Article ID Journal Published Year Pages File Type
7297057 Journal of Memory and Language 2015 23 Pages PDF
Abstract
Formal grammatical theories make extensive use of syntactic relations (e.g. c-command, Reinhart, 1983) in the description of constraints on antecedent-anaphor dependencies. Recent research has motivated a model of processing that exploits a cue-based retrieval mechanism in content-addressable memory (e.g. Lewis, Vasishth, & Van Dyke, 2006) in which item-to-item syntactic relations such as c-command are difficult to use as retrieval cues. As such, the c-command constraints of formal grammars are predicted to be poorly implemented by the retrieval mechanism. We tested whether memory access mechanisms are able to exploit relational information by investigating the processing of bound variable pronouns, a form of anaphoric dependency that imposes a c-command restriction on antecedent-pronoun relations. A quantificational NP (QP, e.g., no janitor) must c-command a pronoun in order to bind it. We contrasted the retrieval of QPs with the retrieval of referential NPs (e.g. the janitor), which can co-refer with a pronoun in the absence of c-command.
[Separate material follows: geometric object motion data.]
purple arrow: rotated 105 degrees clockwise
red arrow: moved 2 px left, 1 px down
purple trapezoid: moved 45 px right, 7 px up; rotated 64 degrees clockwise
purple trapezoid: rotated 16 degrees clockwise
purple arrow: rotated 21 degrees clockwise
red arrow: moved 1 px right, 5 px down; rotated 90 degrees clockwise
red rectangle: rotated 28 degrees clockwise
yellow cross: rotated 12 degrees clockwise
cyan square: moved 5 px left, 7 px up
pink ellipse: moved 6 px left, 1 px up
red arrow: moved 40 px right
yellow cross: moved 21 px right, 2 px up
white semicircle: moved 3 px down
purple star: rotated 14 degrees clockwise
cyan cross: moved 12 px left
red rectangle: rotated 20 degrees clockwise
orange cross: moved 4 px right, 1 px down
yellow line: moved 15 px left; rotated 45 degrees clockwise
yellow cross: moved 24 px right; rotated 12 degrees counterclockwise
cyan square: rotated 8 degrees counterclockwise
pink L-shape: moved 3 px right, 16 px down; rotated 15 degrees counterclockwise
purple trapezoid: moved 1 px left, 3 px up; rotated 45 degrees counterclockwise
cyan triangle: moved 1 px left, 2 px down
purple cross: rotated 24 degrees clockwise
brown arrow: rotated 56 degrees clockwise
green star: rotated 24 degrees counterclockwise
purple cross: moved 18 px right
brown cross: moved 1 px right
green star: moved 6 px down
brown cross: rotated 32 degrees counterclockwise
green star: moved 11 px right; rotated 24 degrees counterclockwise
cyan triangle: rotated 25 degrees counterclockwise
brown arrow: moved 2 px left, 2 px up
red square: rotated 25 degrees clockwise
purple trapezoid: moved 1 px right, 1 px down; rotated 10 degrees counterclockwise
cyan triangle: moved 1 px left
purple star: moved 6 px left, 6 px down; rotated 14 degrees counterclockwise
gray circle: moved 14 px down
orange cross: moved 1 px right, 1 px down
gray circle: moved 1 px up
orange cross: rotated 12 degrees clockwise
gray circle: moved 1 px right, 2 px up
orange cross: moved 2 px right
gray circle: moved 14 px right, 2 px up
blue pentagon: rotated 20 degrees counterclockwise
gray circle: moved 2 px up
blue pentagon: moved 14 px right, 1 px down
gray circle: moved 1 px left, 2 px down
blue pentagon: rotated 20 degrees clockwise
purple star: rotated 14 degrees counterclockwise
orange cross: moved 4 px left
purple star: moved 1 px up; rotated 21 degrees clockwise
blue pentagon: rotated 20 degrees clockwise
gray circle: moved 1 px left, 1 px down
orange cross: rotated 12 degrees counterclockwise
In three off-line judgment studies and two eye-tracking studies, we show that referential NPs are easily accessed as antecedents, irrespective of whether they c-command the pronoun, but that quantificational NPs are accessed as antecedents only when they c-command the pronoun. These results are unexpected under theories that hold that retrieval exclusively uses a limited set of content features as retrieval cues. Our results suggest either that memory access mechanisms can make use of relational information as a guide for retrieval, or that the set of features that is used to encode syntactic relations in memory must be enriched.